##### Data to process #####

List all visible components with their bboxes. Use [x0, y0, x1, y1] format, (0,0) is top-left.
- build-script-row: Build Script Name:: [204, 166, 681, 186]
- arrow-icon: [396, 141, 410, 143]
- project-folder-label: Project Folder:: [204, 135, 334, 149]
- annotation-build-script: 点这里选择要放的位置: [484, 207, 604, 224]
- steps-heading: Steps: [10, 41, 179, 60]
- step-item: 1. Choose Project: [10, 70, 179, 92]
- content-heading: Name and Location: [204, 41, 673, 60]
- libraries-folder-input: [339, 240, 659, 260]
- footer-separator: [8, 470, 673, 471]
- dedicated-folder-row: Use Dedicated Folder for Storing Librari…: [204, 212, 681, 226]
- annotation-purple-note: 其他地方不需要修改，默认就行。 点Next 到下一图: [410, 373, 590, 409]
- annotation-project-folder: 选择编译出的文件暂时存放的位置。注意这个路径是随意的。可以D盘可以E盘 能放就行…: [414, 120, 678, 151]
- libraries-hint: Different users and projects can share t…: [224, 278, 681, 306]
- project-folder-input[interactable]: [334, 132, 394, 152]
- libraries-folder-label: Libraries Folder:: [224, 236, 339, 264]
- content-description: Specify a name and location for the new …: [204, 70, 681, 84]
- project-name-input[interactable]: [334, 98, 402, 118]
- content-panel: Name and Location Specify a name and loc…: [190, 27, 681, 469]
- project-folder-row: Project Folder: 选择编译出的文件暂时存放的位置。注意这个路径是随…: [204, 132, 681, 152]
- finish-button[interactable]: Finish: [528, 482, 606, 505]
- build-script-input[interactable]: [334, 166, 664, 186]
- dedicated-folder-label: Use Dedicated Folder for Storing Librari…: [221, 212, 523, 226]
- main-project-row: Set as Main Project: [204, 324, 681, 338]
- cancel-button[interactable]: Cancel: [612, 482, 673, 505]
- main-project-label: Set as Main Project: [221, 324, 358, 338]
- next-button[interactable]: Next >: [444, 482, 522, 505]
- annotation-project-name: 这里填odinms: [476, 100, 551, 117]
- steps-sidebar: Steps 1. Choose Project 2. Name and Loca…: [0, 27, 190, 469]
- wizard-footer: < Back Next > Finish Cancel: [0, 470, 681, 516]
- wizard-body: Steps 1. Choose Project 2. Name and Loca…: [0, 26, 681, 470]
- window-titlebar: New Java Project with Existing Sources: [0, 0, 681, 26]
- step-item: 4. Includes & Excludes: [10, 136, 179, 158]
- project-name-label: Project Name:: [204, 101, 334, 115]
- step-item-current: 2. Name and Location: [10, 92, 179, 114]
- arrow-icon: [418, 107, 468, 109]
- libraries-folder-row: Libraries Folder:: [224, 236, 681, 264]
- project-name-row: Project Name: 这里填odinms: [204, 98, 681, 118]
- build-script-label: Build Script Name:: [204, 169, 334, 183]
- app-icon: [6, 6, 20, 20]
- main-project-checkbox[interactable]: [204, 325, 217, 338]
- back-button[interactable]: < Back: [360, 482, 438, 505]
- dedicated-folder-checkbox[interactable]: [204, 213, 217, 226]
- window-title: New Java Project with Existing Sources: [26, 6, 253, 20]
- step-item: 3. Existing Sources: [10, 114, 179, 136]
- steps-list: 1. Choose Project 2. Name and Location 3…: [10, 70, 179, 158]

#####

▶ [Exercise objective] All lines in the preceding records that hold the word "input" need to be copied.

▶ [Answer box]
- libraries-folder-input: [339, 240, 659, 260]
- project-folder-input[interactable]: [334, 132, 394, 152]
- project-name-input[interactable]: [334, 98, 402, 118]
- build-script-input[interactable]: [334, 166, 664, 186]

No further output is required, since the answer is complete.